Filmmakers Zack Coffman and Scott Di Lalla are good friends who love bikes and are insiders in the culture of motorcycle brotherhood in southern California. Over beers they decided the off-the-rack, buy-in mentality of the Sunday rider was eclipsing the truth and the authentic relationships of those who ride were being lost by distraction. There was a time when the denim jacket was enough to keep the wind at bay, or your work overalls would get you to the club with your good clothes under; but after a while the black leather jacket and vest became a badge of the masses. Conformity confounded the community and riding was reduced to a few highly organized bike nights through the week and a Sunday putt for some noble cause. ‘Nothing wrong with noble causes but noble causes comes in a variety of faces and need— meaning different things to different social circles. Sometimes the noble cause is helping a friend get his bike back on the road.
When the film was being figured out by Di Lalla and Coffman they fell into the perfect scene. They knew a guy who was a friend of a guy who was about to launch a build out of an Evo motor on a bobber frame using the support of junk yards and the collection of odd materials accumulated over the years by the Sinners. This guy is a Sinner.

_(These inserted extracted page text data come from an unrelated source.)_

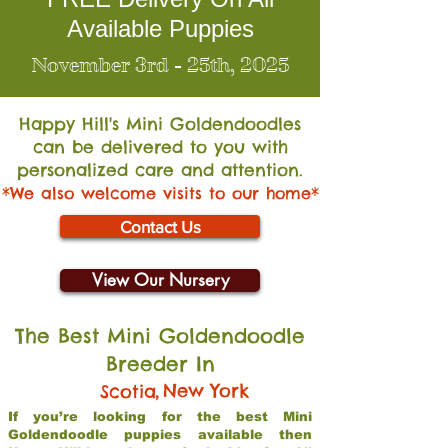
Available Puppies
November 3rd - 25th, 2025
Happy Hill's Mini Go
ldendoodles
can be delivered to you with
personalized care and attention.
*We also welcome visits to our home*
Contact Us
View Our Nursery
The Best Mini Goldendoodle
Breeder In
,
New York
Scotia
If you’re looking for the best Mini
Goldendoodle puppies available then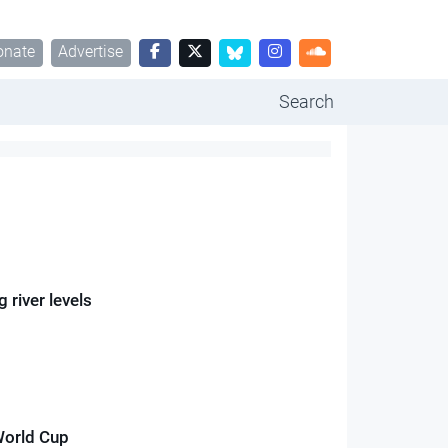
onate
Advertise
Search
 river levels
World Cup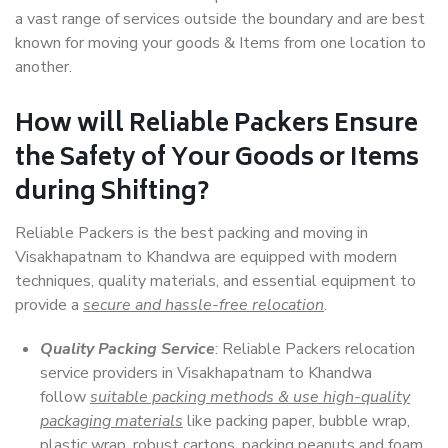
a vast range of services outside the boundary and are best
known for moving your goods & Items from one location to
another.
How will
Reliable Packers
Ensure
the Safety of Your Goods or Items
during Shifting?
Reliable Packers is the best packing and moving in
Visakhapatnam to Khandwa are equipped with modern
techniques, quality materials, and essential equipment to
provide a
secure and hassle-free relocation
.
Quality Packing Service
: Reliable Packers relocation
service providers in Visakhapatnam to Khandwa
follow
suitable packing methods & use high-quality
packaging materials
like packing paper, bubble wrap,
plastic wrap, robust cartons, packing peanuts and foam,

The Sinners are what the riding life was and is still, but conformists would be very uncomfortable among them.
The Sinners are the ultra network of brothers who span hundreds of miles of California and support each other with everything a person might need; even haircuts. One of those rare republican societies where there is complete support of one another and the hierarchy is loosely defined but staunchly protected … a sanctuary.
This is the sweet spot where Coffman and Di Lalla chronicle the love, the society, and the brotherhood. The meaningful details of wrenching and welding and dancing and singing and bar fighting and playing hard driving and soulful music.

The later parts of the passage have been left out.